# Unreasonable neighbours in countryside



## quietman (12 Sep 2010)

What are farmers rights in relation to intimidation and harassment when going about their day to day agricultural activities?

Our female neighbours (not born or raised in Ireland) have been constantly complaining and harassing us about everything and anything for the last number of years. They are ladies with city ideas of what living in the countryside should be like. They basically want us to stop farming around their property. 

Constant complaints about countryside 'smells' and removal of anything obstructing their 'view.' We ignore and get on with our day to day activities, cause you just could not argue or win with these ‘ladies’.

They've escalated to new lows now - lying to different departments in local county council all have been deemed unfounded and all files are closed.
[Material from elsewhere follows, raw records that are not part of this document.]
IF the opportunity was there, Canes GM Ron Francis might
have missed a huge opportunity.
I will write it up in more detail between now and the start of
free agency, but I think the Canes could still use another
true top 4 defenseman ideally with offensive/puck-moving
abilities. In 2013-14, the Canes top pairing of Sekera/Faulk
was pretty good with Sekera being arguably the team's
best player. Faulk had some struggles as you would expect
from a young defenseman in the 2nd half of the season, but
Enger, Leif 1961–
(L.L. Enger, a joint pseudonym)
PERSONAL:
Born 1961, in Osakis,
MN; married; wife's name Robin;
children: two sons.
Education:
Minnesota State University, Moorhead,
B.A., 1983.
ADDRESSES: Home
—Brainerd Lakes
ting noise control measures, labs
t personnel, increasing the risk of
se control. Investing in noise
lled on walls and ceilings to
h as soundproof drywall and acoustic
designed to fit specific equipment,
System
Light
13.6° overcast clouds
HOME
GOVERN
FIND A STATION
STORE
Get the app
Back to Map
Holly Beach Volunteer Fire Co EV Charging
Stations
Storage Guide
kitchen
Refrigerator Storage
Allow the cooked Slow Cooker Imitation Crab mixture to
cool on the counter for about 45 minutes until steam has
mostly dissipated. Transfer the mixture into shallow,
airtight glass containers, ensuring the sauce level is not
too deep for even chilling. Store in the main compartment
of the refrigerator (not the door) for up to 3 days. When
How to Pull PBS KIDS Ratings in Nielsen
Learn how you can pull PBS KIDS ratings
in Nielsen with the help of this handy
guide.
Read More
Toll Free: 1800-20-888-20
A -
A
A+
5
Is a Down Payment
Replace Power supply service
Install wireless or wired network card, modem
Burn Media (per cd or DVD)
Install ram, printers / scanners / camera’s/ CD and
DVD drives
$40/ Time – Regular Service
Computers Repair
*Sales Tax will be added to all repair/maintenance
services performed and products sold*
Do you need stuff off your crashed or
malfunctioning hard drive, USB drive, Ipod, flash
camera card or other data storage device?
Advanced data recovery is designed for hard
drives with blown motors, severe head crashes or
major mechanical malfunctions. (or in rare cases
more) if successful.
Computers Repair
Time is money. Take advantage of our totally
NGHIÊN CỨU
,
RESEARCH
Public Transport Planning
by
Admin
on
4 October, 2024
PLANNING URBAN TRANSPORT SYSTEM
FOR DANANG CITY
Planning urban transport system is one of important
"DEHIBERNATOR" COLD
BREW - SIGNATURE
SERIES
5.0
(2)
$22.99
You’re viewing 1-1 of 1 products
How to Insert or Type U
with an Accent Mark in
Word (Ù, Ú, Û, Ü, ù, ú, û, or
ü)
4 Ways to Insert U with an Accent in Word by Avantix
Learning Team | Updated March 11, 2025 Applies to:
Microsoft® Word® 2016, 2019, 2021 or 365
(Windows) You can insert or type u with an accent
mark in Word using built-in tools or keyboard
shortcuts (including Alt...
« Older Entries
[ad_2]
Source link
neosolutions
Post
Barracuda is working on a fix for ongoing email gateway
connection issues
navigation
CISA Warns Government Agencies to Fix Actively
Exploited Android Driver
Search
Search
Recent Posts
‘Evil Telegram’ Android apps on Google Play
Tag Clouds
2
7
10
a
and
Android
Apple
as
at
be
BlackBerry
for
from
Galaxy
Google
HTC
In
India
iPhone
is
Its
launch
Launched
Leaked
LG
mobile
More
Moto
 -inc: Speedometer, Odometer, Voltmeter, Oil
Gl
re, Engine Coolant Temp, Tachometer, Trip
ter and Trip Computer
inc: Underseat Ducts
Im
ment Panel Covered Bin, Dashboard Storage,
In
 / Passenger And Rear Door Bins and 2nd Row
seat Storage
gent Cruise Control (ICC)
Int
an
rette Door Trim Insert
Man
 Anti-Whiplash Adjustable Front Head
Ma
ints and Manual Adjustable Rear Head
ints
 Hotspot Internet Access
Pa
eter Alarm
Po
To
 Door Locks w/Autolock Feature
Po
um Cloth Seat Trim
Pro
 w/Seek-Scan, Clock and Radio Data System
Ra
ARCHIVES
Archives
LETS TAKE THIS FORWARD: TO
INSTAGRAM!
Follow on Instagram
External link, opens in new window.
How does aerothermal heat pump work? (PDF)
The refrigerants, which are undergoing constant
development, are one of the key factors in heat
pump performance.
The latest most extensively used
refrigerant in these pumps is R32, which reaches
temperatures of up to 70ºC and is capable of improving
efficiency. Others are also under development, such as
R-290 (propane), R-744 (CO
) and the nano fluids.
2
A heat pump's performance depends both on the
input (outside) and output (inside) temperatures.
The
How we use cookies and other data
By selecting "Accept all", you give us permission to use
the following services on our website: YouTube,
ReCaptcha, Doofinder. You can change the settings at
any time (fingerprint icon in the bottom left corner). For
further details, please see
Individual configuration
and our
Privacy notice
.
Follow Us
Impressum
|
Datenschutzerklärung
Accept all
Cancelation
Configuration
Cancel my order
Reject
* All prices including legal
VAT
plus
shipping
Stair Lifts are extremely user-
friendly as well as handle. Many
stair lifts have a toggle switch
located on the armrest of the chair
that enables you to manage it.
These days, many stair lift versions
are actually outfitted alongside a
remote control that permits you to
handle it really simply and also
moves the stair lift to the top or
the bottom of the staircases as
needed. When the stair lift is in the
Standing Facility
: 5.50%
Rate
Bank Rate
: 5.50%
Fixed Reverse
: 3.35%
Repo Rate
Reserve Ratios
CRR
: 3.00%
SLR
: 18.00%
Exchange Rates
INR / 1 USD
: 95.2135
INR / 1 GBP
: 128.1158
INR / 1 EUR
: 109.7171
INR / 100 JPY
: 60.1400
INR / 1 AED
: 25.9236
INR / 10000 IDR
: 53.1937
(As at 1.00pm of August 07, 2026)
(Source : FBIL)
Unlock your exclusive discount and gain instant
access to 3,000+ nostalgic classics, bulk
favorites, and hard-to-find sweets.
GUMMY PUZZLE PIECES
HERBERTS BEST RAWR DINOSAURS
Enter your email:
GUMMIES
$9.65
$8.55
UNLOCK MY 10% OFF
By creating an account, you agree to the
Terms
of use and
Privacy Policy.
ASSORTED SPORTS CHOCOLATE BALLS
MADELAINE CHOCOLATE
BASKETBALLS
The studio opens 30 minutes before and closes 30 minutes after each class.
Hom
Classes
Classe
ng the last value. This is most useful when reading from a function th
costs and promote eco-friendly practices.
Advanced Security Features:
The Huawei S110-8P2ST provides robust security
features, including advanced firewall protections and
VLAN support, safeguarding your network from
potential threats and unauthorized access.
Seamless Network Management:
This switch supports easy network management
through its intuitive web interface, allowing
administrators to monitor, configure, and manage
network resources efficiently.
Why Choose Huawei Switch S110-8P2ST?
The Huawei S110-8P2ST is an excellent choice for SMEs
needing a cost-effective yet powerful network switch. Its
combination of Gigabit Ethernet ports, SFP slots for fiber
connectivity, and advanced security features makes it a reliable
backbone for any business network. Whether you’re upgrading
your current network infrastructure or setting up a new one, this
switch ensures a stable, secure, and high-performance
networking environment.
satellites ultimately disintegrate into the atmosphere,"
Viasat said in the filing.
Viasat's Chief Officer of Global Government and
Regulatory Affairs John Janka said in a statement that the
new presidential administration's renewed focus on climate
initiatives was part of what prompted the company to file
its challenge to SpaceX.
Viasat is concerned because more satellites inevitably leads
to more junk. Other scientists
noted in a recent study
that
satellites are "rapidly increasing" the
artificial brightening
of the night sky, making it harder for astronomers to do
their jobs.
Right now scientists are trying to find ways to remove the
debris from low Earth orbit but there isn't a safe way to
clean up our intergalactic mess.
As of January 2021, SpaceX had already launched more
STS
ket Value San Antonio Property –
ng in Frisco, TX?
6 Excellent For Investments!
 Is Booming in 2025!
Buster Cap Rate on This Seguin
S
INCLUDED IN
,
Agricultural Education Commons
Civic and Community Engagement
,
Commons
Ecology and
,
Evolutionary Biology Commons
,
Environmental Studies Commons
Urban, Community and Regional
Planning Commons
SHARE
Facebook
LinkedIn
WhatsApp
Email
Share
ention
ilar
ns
They just move onto something else or some other department to complain to.

They've entered our property and threatened to let the cattle out. All in the hope perhaps that we'll flip out some day and then theyill run to the guards with some made up story. We've gotten two finger salutes, dirty looks, one male partner threatening bodily harm (and then over to UK on a plane early next am). 

The list is endless and we are keeping a log of everything they have ever said or done. Hopefully they will stop this nonsense and eventually get a life for themselves. 

Anyone have neighbours like this beside them?

Any words of advice.


----------



## niceoneted (12 Sep 2010)

Have you spoken to a solicitor about this? I think you should. also have you reported the threats to the Gardaí 
Not quite sure if there would be a charge under public order act or some other law.


----------



## ajapale (12 Sep 2010)

While I empathise with your situation rows with neighbours in rural Ireland are hardly anything new! 

Having said that over the last few decades thousands of people have moved to rural parts of Ireland from other urban areas of Ireland, Britain and and Continental Europe.

What you are describing is a classic culture clash and Im not sure that there is any easy resolution.

I think you should speak with a good sensible solicitor with experience in rural matters.

You could also try to contact the IFA or other farmers representative bodies. Perhaps you could contact the Farmers Journal to see if they have covered the generalities of the situation.

I wonder whether there are any forums dedicated to the needs of farmers in rural Ireland? 

aj


----------



## z107 (12 Sep 2010)

...


----------



## quietman (12 Sep 2010)

Thanks for the responses.  Will check things out further.


----------



## browtal (12 Sep 2010)

Dont be too nice on these matters. People like these neighbours dont change. We have same and we took the quiet route but it did not work they continued to intimidate us on anything they could think of. Calling the guards when our dog was in our front garden. And surprise! the gards came up and checked out the situation. They called the guards again over the same matter, again the guards came to us. I am sure if I rang the guards over something they would not be so prompt. 
Do consult a solicitor and be guided by them. Get your solicitor to write if necessary.
When you live in the country you must expect country things. 
We also lived in the Country at one time. We experienced various smells but thought that is what living in the country is about. We had neighbours cattle destroy our lawn a number of times. Neighbours called to check the damage but decent people dont exploit their neighbours, cattle break out. 
One neighbour caused this damage several times and last time he called we asked him to buy some wire fencing and we would help him mend the areas where the cattle were breaking out. 
Our children sometimes enjoyed the facility of their fields too.  One one occasion our children and the neighbours children were playing in his hay field on the stucks of hay. He came to see the children and asked them to keep an eye on his field as damage was being done by someone. The children watched the field and did no more damage. What a good neighbour - we no longer live in the country and we miss the good neighbours.
Good luck Browtal


----------



## quietman (14 Sep 2010)

Thank you for your response. We will probably speak with a solicitor. Possibly the only solution right now, given how so out of control they have gotten. It amazes me how people can be so nasty, warped and unstable for no good reason.


----------



## Betsy Og (14 Sep 2010)

As a general cynical view of the world, people take liberties when they think they can get away with it.

You can see that with the criminal families, elements of the travelling community etc.

So the only solution is to act tough, by that I mean show them that you know the law and are prepared to use it. Fair play to you for not fighting fire with fire (stooping to their level), because ultimately the guards and the courts should favour the one coming to court "with clean hands".

I'd agree with everyone else here, you need to get a few "scores on the board", talk to your solicitor. Have a chat with the local guards and give them your view - in my experience the majority of guards are reasonable types and probably have more sympathy with your plight than the point of view of your neighbours (especially if they've been out on fools errands before).

The only other thing you can do is make sure you are squeaky clean - overdo the fencing so sure no breakouts, be careful on pollution control, dates for spreading slurry, go handy on the local roads in tractors etc. etc.


----------



## Complainer (15 Sep 2010)

Get a camcorder - and let them see that you are recording all their little outbursts.


----------